THE PROBLEM: The required output consists solely of the lines from the line containing "ইনস্টাগ্রামে ২ লাখ ৫৯ হাজার অনুসারী নিয়ে" through the end of the records, copied exactly.

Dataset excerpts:
====
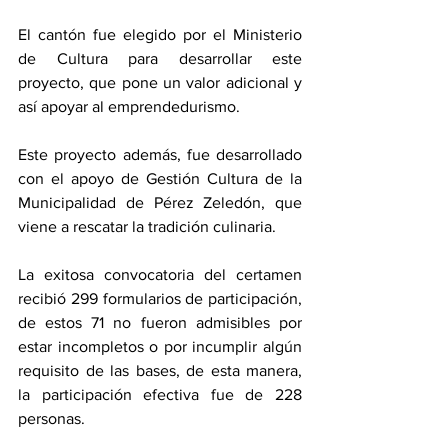
El cantón fue elegido por el Ministerio 
de Cultura para desarrollar este 
proyecto, que pone un valor adicional y 
así apoyar al emprendedurismo. 
Este proyecto además, fue desarrollado 
con el apoyo de Gestión Cultura de la 
Municipalidad de Pérez Zeledón, que 
viene a rescatar la tradición culinaria. 
La exitosa convocatoria del certamen 
recibió 299 formularios de participación, 
de estos 71 no fueron admisibles por 
estar incompletos o por incumplir algún 
requisito de las bases, de esta manera, 
la participación efectiva fue de 228 
personas.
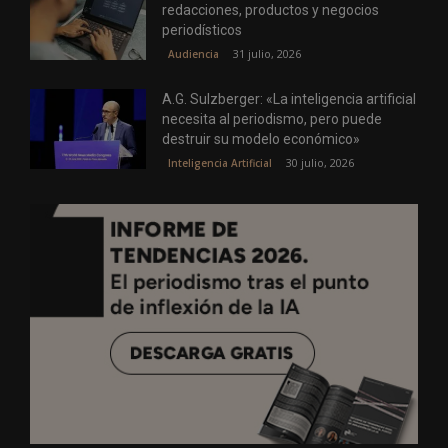
redacciones, productos y negocios
periodísticos
31 julio, 2026
Audiencia
A.G. Sulzberger: «La inteligencia artificial
necesita al periodismo, pero puede
destruir su modelo económico»
30 julio, 2026
Inteligencia Artificial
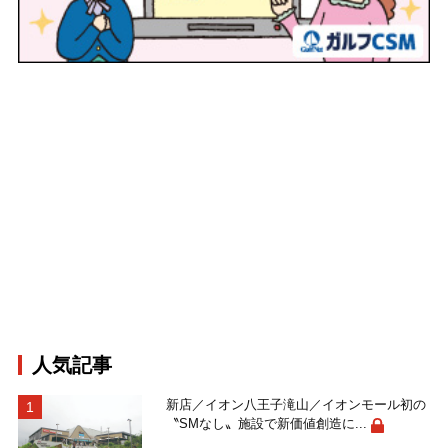
人気記事
新店／イオン八王子滝山／イオンモール初の
〝SMなし〟施設で新価値創造に...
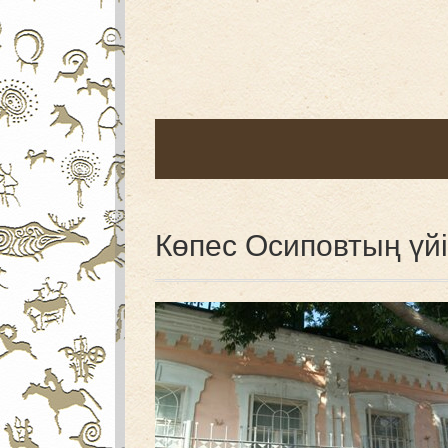
Көпес Осиповтың үйі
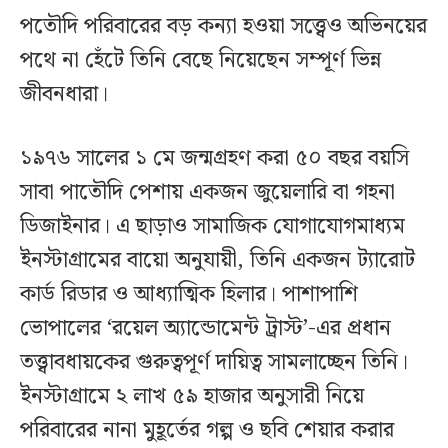
পতৌদি পরিবারের বড় কন্যা হওয়া সত্ত্বেও অভিনয়ের
পথে না হেঁটে তিনি বেছে নিয়েছেন সম্পূর্ণ ভিন্ন
জীবনধারা।
১৯৭৬ সালের ১ মে জন্মগ্রহণ করা ৫০ বছর বয়সি
সাবা পাতৌদি পেশায় একজন জুয়েলারি বা গহনা
ডিজাইনার। এ ছাড়াও সামাজিক যোগাযোগমাধ্যম
ইনস্টাগ্রামের বায়ো অনুযায়ী, তিনি একজন ট্যারোট
কার্ড রিডার ও আধ্যাত্মিক হিলার। পাশাপাশি
ভোপালের ‘রয়েল অ্যান্ডোমেন্ট ট্রাস্ট’-এর প্রধান
তত্ত্বাবধায়কের গুরুত্বপূর্ণ দায়িত্ব সামলাচ্ছেন তিনি।
ইনস্টাগ্রামে ২ লাখ ৫৯ হাজার অনুসারী নিয়ে
পরিবারের নানা মুহূর্তের গল্প ও ছবি শেয়ার করার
====
TASK ANSWER:
ইনস্টাগ্রামে ২ লাখ ৫৯ হাজার অনুসারী নিয়ে
পরিবারের নানা মুহূর্তের গল্প ও ছবি শেয়ার করার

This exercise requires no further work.